ESTRAGO DE DIFÍCIL REPARAÇÃO
Miguel Nicolelis: destruição da soberania e da ciência custará décadas de
reconstrução
26 Junho 2019
Reconhecido mundialmente, o neurocientista Miguel Nicolelis avisa:
a renascença vivida pelo Brasil com a ampliação das
universidades e do acesso ao ensino superior, bem como os programas de fomento e
estímulo ao desenvolvimento científico, chegou ao fim. E não é só
isso. O processo de desmonte que começou com Michel
Temer e vem sendo agravado com Jair Bolsonaro é tão profundo que custará décadas
de reconstrução ao país. As declarações foram dadas durante debate
nesta terça-feira (25), no Centro de Estudos da Mídia Alternativa Barão de
Itararé, em São Paulo.
Texto e fotos por Felipe Bianchi
"Bolsonaro representa uma posição extremamente anticientífica, com repulsa pela
academia e pelo conhecimento. Não dá nem para chamar de medieval, pois o
pensamento medieval é brilhante se comparado ao dele. Nem com o neanderthal
podemos comparar, pois seria ofensivo ao neanderthal", avalia Nicolelis. "Nem em
regimes muito mais autoritários têm-se a cara de pau de destruir a academia como
Bolsonaro pretende, pois isso extrapola os limites da racionalidade. O que me
preocupa é que, apesar da velocidade do processo de destruição e desmonte, a
reconstrução leva décadas".
De seus 58 anos de vida, Nicolelis viveu 31 fora do país. Nos Estados Unidos,
encontrou condições para levar a cabo pesquisas que culminaram no sucesso de,
dentre outros, o emblemático projeto Walk Again (Andar de Novo), marcado pelo
chute inicial da Copa do Mundo de Futebol de 2014, realizada no Brasil, quando
um para-atleta (Juliano Pinto) vestiu um exoesqueleto. Apesar disso, revela
Nicolelis, foi em seu retorno ao país que descobriu o que é ser brasileiro. "Fui
fazer pesquisa no interior do nordeste, no Rio Grande do Norte, onde vivi por um
período. Ali entendi o que estava acontecendo no Brasil, ali entendi o que o
talento brasileiro é capaz quando tem oportunidades e ali entendi, de fato, o
Brasil", relata.
"O mundo inteiro viu o Brasil do período de 2002 a 2014 como algo admirável,
exemplar. Isso está sendo desmontado numa velocidade absurda. Quem está por trás
de tudo isso entende muito bem como se desmantela uma nação", opina. "É assim
que se puxa o tapete de um país emergente como o nosso, que construía um
processo democrático orgânico". Apesar da velocidade do processo de destruição e
desmonte, alerta Nicolelis, a reconstrução é inversamente proporcional.

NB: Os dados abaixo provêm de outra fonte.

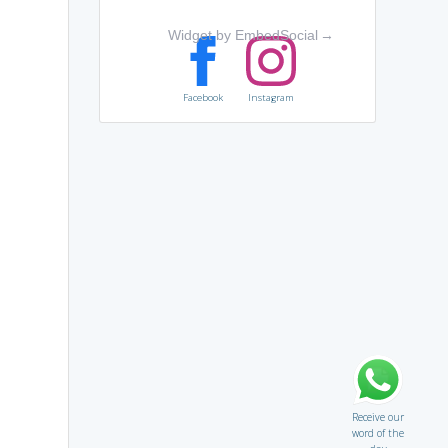
Widget by EmbedSocial
→
Facebook
Instagram
Receive our
word of the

"Reverter um processo de sucateamento da educação é algo que leva décadas. Não
podemos voltar no tempo. Nossa renascença durou só 12 anos, mas retomá-la levará
décadas".
Nicolelis contou com a companhia de Flávia Calé, presidenta da Associação
Nacional de Pós-Graduandos (ANPG). Na avaliação dela, o Estado é fundamental
para investir em uma produção científica robusta, mas o que se passa hoje no
Brasil é a vigência de um Estado de exceção. "As denúncias trazidas à tona pelo
The Intercept Brasil deixa ainda mais claro", avalia. O que é mais grave do
ponto de vista da soberania, argumenta Calé, é o abismo que o Brasil deixa se
formar à sua frente no xadrez global. "Na disputa geopolítica, à medida que o
Brasil abandona a ciência, nos defasamos muito em relação a outras nações. Eles
avançam muito e nós retrocedemos muito". Para ela, o Brasil oferece hoje dois
caminhos para quem quer fazer ciência: o aeroporto ou o subemprego.